One of the key decisions that must be made after a successful ransomware attack is whether the victim organization can or should pay the ransom. Of course, there are many considerations in such a decision. For example, whether the payment is legally permissible, the ease of restoring the system if the ransom is not paid, and the damage that could be done to the company or its consumers if the system is not timely. Whether it has been restored, or whether there are reputational risks or ethical concerns, among many other considerations.

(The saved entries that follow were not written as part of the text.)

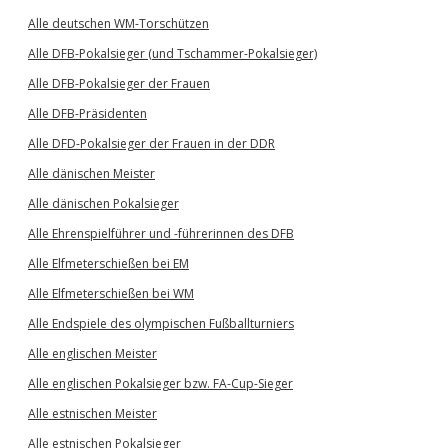
Alle deutschen WM-Torschützen
Alle DFB-Pokalsieger (und Tschammer-Pokalsieger)
Alle DFB-Pokalsieger der Frauen
Alle DFB-Präsidenten
Alle DFD-Pokalsieger der Frauen in der DDR
Alle dänischen Meister
Alle dänischen Pokalsieger
Alle Ehrenspielführer und -führerinnen des DFB
Alle Elfmeterschießen bei EM
Alle Elfmeterschießen bei WM
Alle Endspiele des olympischen Fußballturniers
Alle englischen Meister
Alle englischen Pokalsieger bzw. FA-Cup-Sieger
Alle estnischen Meister
Alle estnischen Pokalsieger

A new study by privacy and cybersecurity insurer Hiscox sheds light on additional practical concerns to consider when balancing potential risks and benefits.
More specifically, Hiscox has released its sixth annual Cyber Readiness Report 2022. In it, Hiscox cites a number of interesting findings.
- Ransomware attacks are up about 19% from 16% last year.
- About 60% of the companies surveyed paid the ransom in response to a successful ransomware attack.
- About half of the companies that paid ransoms ended up paying more than once after more successful attacks.
- Especially in the United States, the number of ransomware attacks will remain roughly flat from 2021 to 2022, but the payouts will increase. More victims paid ransoms to attackers this year than last year.
- Only 59% of the companies that paid the ransom successfully recovered their data.
- 29% of companies that paid the ransom still had their data compromised.
In short, organizations considering paying a ransom understand that not only are there legal, reputational, and business risks, but such a payment may not even mitigate the damage of an attack. must be done after Moreover, while it was widely understood that paying ransoms could facilitate future criminal acts against others, statistics showed that such payments were actually against the paying organizations themselves. It has been suggested that it may lead to further attacks.
The decision to pay the ransom or not is complex and thus it would be desirable not to have to first consider this question on the fly. Therefore, before an attack occurs, thoroughly consider the factors used in payment decisions and, ideally, document those factors along with your organization’s specific weighting analysis. A manual that can be adopted by internal policy or consensus to provide guidance in case the worst happens.